About this task =>
Look through the material below and count the lines with the string "your". Report only the count.

Given information =>

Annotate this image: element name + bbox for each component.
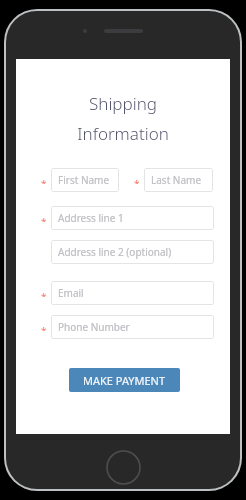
staticText: Last Name (151, 173, 202, 187)
button[interactable]: Last Name (144, 168, 213, 192)
button[interactable]: Address line 2 (optional) (51, 240, 214, 264)
staticText: Information (77, 122, 169, 145)
button[interactable]: Address line 1 (51, 206, 214, 230)
staticText: Address line 1 (58, 211, 124, 225)
staticText: MAKE PAYMENT (83, 373, 166, 388)
button[interactable]: Email (51, 281, 214, 305)
staticText: Phone Number (58, 320, 130, 334)
staticText: * (134, 177, 140, 184)
staticText: Shipping (89, 92, 157, 115)
staticText: * (41, 290, 47, 297)
staticText: First Name (58, 173, 110, 187)
staticText: * (41, 324, 47, 331)
staticText: Email (58, 286, 84, 300)
button[interactable]: Phone Number (51, 315, 214, 339)
staticText: * (41, 177, 47, 184)
staticText: Address line 2 (optional) (58, 245, 172, 259)
button[interactable]: First Name (51, 168, 119, 192)
button[interactable]: MAKE PAYMENT (69, 368, 180, 392)
staticText: * (41, 215, 47, 222)
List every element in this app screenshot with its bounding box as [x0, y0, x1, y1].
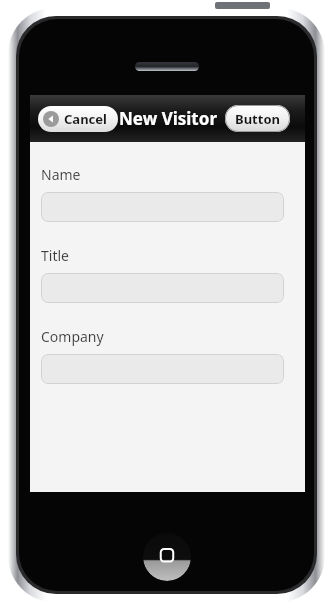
- staticText: Button: [235, 110, 280, 128]
- other: Back: [43, 111, 59, 127]
- button[interactable]: [41, 192, 284, 222]
- button[interactable]: Button: [225, 105, 290, 132]
- button[interactable]: [41, 273, 284, 303]
- staticText: Company: [41, 327, 104, 346]
- staticText: Name: [41, 165, 81, 184]
- button[interactable]: Back: [38, 106, 118, 132]
- staticText: New Visitor: [119, 107, 217, 130]
- staticText: Cancel: [64, 110, 107, 128]
- button[interactable]: Home: [143, 533, 191, 581]
- button[interactable]: [41, 354, 284, 384]
- staticText: Title: [41, 246, 69, 265]
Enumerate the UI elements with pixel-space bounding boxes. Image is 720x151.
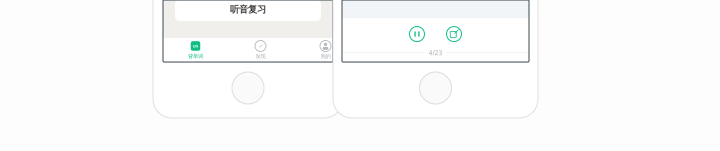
button[interactable]: EN [163,39,228,61]
button[interactable]: 我的 [293,39,358,61]
staticText: EN [193,43,198,49]
staticText: 我的 [320,53,330,60]
button[interactable]: Pause [410,27,424,42]
staticText: 听音复习 [230,4,266,15]
staticText: 4/23 [428,48,442,57]
staticText: 发现 [256,53,266,60]
staticText: 背单词 [188,53,203,60]
button[interactable]: 发现 [228,39,293,61]
button[interactable]: Notes [446,27,462,42]
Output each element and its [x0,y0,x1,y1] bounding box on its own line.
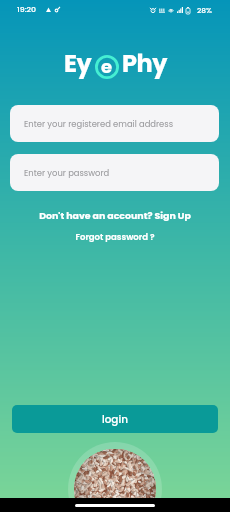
staticText: Forgot password ? [0,231,230,243]
button[interactable]: Enter your registered email address [10,105,219,142]
staticText: login [102,412,128,427]
button[interactable]: login [12,405,218,433]
staticText: Don't have an account? Sign Up [0,209,230,222]
staticText: Ey [64,47,92,81]
staticText: Phy [122,47,167,81]
staticText: 19:20 [17,4,37,15]
staticText: e [101,54,113,78]
staticText: 28% [197,5,213,15]
button[interactable]: Forgot password ? [0,231,230,243]
button[interactable]: Don't have an account? Sign Up [0,209,230,222]
staticText: Enter your password [24,167,110,179]
button[interactable]: Enter your password [10,154,219,191]
staticText: Enter your registered email address [24,118,174,130]
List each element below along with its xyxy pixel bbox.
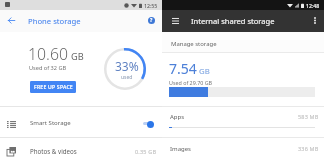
- staticText: 12:48: [306, 2, 320, 9]
- staticText: Internal shared storage: [191, 16, 275, 26]
- staticText: Phone storage: [28, 16, 81, 26]
- button[interactable]: FREE UP SPACE: [30, 81, 76, 93]
- staticText: Used of 32 GB: [29, 64, 67, 72]
- staticText: ?: [150, 17, 153, 24]
- staticText: Photos & videos: [30, 147, 77, 155]
- button[interactable]: Apps: [162, 107, 324, 138]
- button[interactable]: Photos & videos: [0, 138, 162, 160]
- staticText: Apps: [170, 113, 185, 121]
- staticText: Manage storage: [171, 40, 217, 48]
- button[interactable]: Back: [3, 12, 20, 29]
- staticText: Images: [170, 145, 191, 153]
- button[interactable]: Menu: [166, 12, 184, 30]
- staticText: GB: [199, 66, 210, 77]
- staticText: 336 MB: [298, 145, 319, 152]
- button[interactable]: Images: [162, 138, 324, 160]
- button[interactable]: More options: [306, 11, 324, 29]
- staticText: 33%: [115, 58, 139, 74]
- button[interactable]: Help: [143, 12, 160, 29]
- button[interactable]: Smart Storage: [0, 107, 162, 138]
- staticText: 10.60: [28, 43, 68, 65]
- staticText: Used of 29.70 GB: [169, 79, 213, 86]
- staticText: 0.35 GB: [135, 148, 157, 155]
- staticText: 12:55: [144, 2, 158, 9]
- staticText: 7.54: [169, 59, 197, 78]
- staticText: Smart Storage: [30, 119, 71, 127]
- staticText: GB: [71, 50, 84, 63]
- staticText: FREE UP SPACE: [34, 84, 73, 91]
- staticText: 583 MB: [298, 113, 319, 120]
- staticText: used: [121, 74, 133, 81]
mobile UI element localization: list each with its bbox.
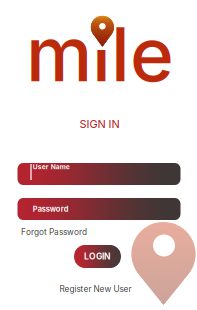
staticText: Forgot Password: [21, 227, 87, 237]
button[interactable]: Register New User: [58, 283, 133, 295]
staticText: mile: [26, 9, 174, 99]
staticText: Register New User: [60, 284, 132, 294]
staticText: User Name: [33, 163, 70, 171]
staticText: LOGIN: [84, 251, 111, 262]
staticText: SIGN IN: [80, 117, 120, 131]
button[interactable]: LOGIN: [74, 245, 121, 268]
staticText: Password: [33, 204, 69, 214]
button[interactable]: Forgot Password: [20, 226, 88, 238]
button[interactable]: Password: [18, 198, 180, 220]
button[interactable]: User Name: [18, 163, 180, 185]
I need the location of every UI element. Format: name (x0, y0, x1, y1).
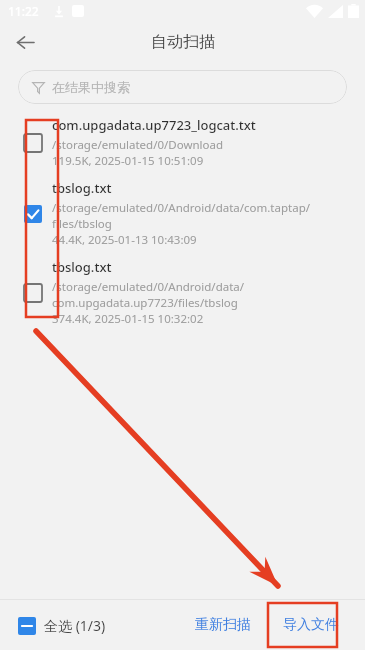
staticText: 导入文件 (283, 616, 339, 634)
staticText: 374.4K, 2025-01-15 10:32:02 (52, 311, 204, 327)
staticText: 在结果中搜索 (52, 79, 130, 95)
button[interactable]: Select file (0, 252, 365, 331)
staticText: tbslog.txt (52, 179, 112, 197)
staticText: /storage/emulated/0/Android/data/com.tap… (52, 200, 310, 216)
button[interactable]: Back (10, 27, 40, 57)
button[interactable]: Select file (24, 205, 42, 223)
button[interactable]: 重新扫描 (187, 610, 259, 640)
staticText: files/tbslog (52, 216, 112, 232)
staticText: 11:22 (8, 3, 39, 19)
staticText: 自动扫描 (151, 32, 215, 52)
staticText: 重新扫描 (195, 616, 251, 634)
button[interactable]: Select file (0, 110, 365, 173)
staticText: /storage/emulated/0/Android/data/ (52, 279, 245, 295)
staticText: /storage/emulated/0/Download (52, 137, 224, 153)
button[interactable]: 在结果中搜索 (18, 70, 347, 104)
staticText: 119.5K, 2025-01-15 10:51:09 (52, 153, 204, 169)
staticText: 44.4K, 2025-01-13 10:43:09 (52, 232, 197, 248)
button[interactable]: Select file (24, 134, 42, 152)
button[interactable]: 全选 (1/3) (18, 616, 112, 635)
staticText: tbslog.txt (52, 258, 112, 276)
button[interactable]: Select file (0, 173, 365, 252)
staticText: com.upgadata.up7723_logcat.txt (52, 116, 256, 134)
button[interactable]: Select file (24, 284, 42, 302)
staticText: 全选 (1/3) (44, 616, 106, 635)
staticText: com.upgadata.up7723/files/tbslog (52, 295, 238, 311)
button[interactable]: 导入文件 (275, 610, 347, 640)
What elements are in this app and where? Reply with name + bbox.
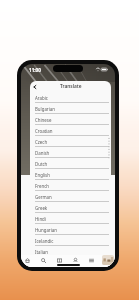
staticText: Icelandic — [35, 238, 54, 244]
button[interactable]: Chinese — [30, 114, 111, 125]
button[interactable]: Croatian — [30, 125, 111, 136]
button[interactable]: Dutch — [30, 158, 111, 169]
staticText: German — [35, 194, 52, 200]
button[interactable]: English — [30, 169, 111, 180]
button[interactable]: Tab 4 — [70, 255, 81, 265]
button[interactable]: Czech — [30, 136, 111, 147]
button[interactable]: Profile — [102, 255, 114, 265]
button[interactable]: Bulgarian — [30, 103, 111, 114]
staticText: French — [35, 183, 50, 189]
staticText: Dutch — [35, 161, 48, 167]
staticText: Danish — [35, 150, 50, 156]
staticText: Italian — [35, 249, 48, 255]
staticText: Chinese — [35, 117, 52, 123]
staticText: Hindi — [35, 216, 46, 222]
staticText: Arabic — [35, 95, 48, 101]
button[interactable]: Hungarian — [30, 224, 111, 235]
button[interactable]: Hindi — [30, 213, 111, 224]
button[interactable]: Danish — [30, 147, 111, 158]
button[interactable]: Greek — [30, 202, 111, 213]
staticText: Translate — [60, 83, 82, 90]
staticText: Croatian — [35, 128, 53, 134]
staticText: English — [35, 172, 50, 178]
button[interactable]: Tab 3 — [54, 255, 65, 265]
button[interactable]: Tab 1 — [22, 255, 33, 265]
staticText: Hungarian — [35, 227, 57, 233]
button[interactable]: Tab 2 — [38, 255, 49, 265]
button[interactable]: Back — [30, 82, 40, 92]
button[interactable]: French — [30, 180, 111, 191]
button[interactable]: Icelandic — [30, 235, 111, 246]
button[interactable]: Arabic — [30, 92, 111, 103]
staticText: Bulgarian — [35, 106, 55, 112]
button[interactable]: German — [30, 191, 111, 202]
staticText: 11:00 — [29, 67, 41, 73]
button[interactable]: Tab 5 — [86, 255, 97, 265]
staticText: Czech — [35, 139, 48, 145]
button[interactable]: Italian — [30, 246, 111, 257]
staticText: Greek — [35, 205, 48, 211]
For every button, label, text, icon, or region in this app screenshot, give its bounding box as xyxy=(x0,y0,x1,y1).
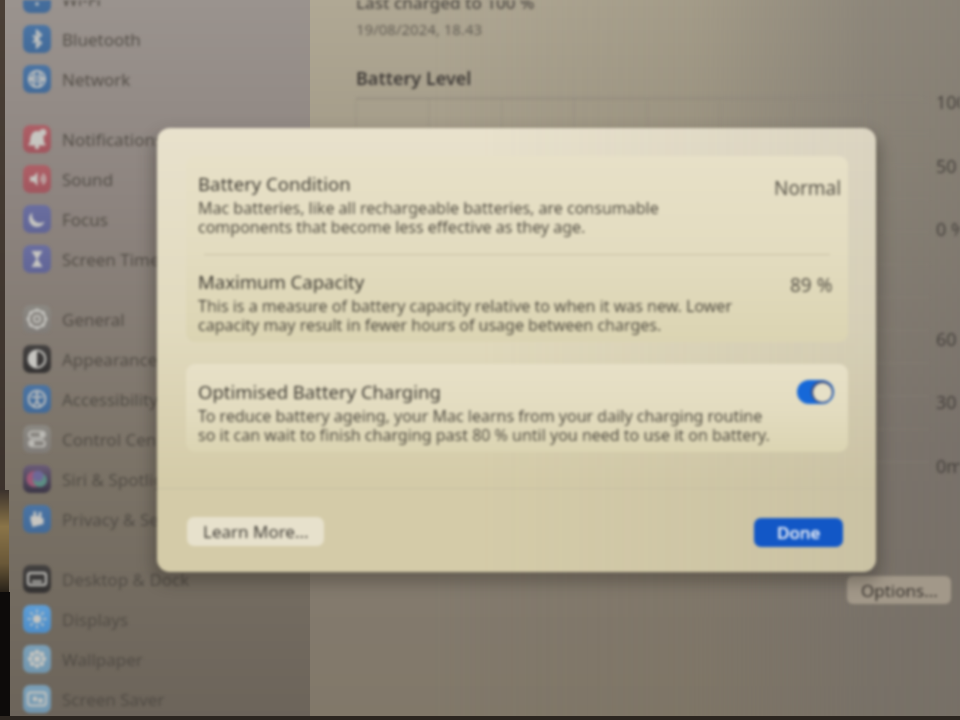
button[interactable]: Wi-Fi xyxy=(23,0,301,14)
staticText: Optimised Battery Charging xyxy=(198,379,441,404)
button[interactable]: Screen Time xyxy=(23,244,301,274)
staticText: 30 xyxy=(936,390,957,415)
staticText: Screen Saver xyxy=(62,688,165,711)
button[interactable]: Displays xyxy=(23,604,301,634)
staticText: To reduce battery ageing, your Mac learn… xyxy=(198,405,763,427)
staticText: Accessibility xyxy=(62,388,158,411)
staticText: Battery Level xyxy=(356,66,472,91)
button[interactable]: Done xyxy=(754,518,843,547)
staticText: 100 xyxy=(936,90,960,115)
staticText: Focus xyxy=(62,208,108,231)
staticText: Learn More... xyxy=(203,520,309,543)
staticText: Desktop & Dock xyxy=(62,568,190,591)
staticText: so it can wait to finish charging past 8… xyxy=(198,424,770,446)
staticText: Mac batteries, like all rechargeable bat… xyxy=(198,197,659,219)
staticText: Appearance xyxy=(62,348,158,371)
button[interactable]: Desktop & Dock xyxy=(23,564,301,594)
staticText: General xyxy=(62,308,125,331)
staticText: Siri & Spotlight xyxy=(62,468,181,491)
staticText: Notifications xyxy=(62,128,164,151)
staticText: capacity may result in fewer hours of us… xyxy=(198,314,662,336)
staticText: Done xyxy=(777,521,821,544)
button[interactable]: Bluetooth xyxy=(23,24,301,54)
button[interactable]: Notifications xyxy=(23,124,301,154)
button[interactable]: Screen Saver xyxy=(23,684,301,714)
staticText: Bluetooth xyxy=(62,28,141,51)
staticText: 50 xyxy=(936,154,957,179)
button[interactable]: Privacy & Security xyxy=(23,504,301,534)
button[interactable]: Optimised Battery Charging toggle xyxy=(797,380,834,404)
staticText: Displays xyxy=(62,608,129,631)
button[interactable]: Siri & Spotlight xyxy=(23,464,301,494)
button[interactable]: Appearance xyxy=(23,344,301,374)
button[interactable]: Learn More... xyxy=(187,517,324,546)
staticText: 60 xyxy=(936,327,957,352)
staticText: Battery Condition xyxy=(198,171,351,196)
staticText: Normal xyxy=(774,175,842,201)
button[interactable]: Control Centre xyxy=(23,424,301,454)
button[interactable]: Focus xyxy=(23,204,301,234)
staticText: 89 % xyxy=(790,272,833,298)
staticText: Sound xyxy=(62,168,114,191)
button[interactable]: General xyxy=(23,304,301,334)
staticText: 0 % xyxy=(936,217,960,242)
staticText: Control Centre xyxy=(62,428,179,451)
staticText: components that become less effective as… xyxy=(198,216,586,238)
staticText: Privacy & Security xyxy=(62,508,204,531)
staticText: This is a measure of battery capacity re… xyxy=(198,295,733,317)
button[interactable]: Options... xyxy=(847,576,951,604)
staticText: Network xyxy=(62,68,131,91)
button[interactable]: Network xyxy=(23,64,301,94)
staticText: Last charged to 100 % xyxy=(356,0,535,14)
staticText: Screen Time xyxy=(62,248,160,271)
staticText: Options... xyxy=(861,579,938,602)
button[interactable]: Accessibility xyxy=(23,384,301,414)
staticText: Maximum Capacity xyxy=(198,269,365,294)
staticText: Wi-Fi xyxy=(62,0,101,11)
staticText: 19/08/2024, 18.43 xyxy=(356,19,483,39)
staticText: Wallpaper xyxy=(62,648,143,671)
button[interactable]: Wallpaper xyxy=(23,644,301,674)
staticText: 0m xyxy=(936,454,960,479)
button[interactable]: Sound xyxy=(23,164,301,194)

Answer for the task =>
5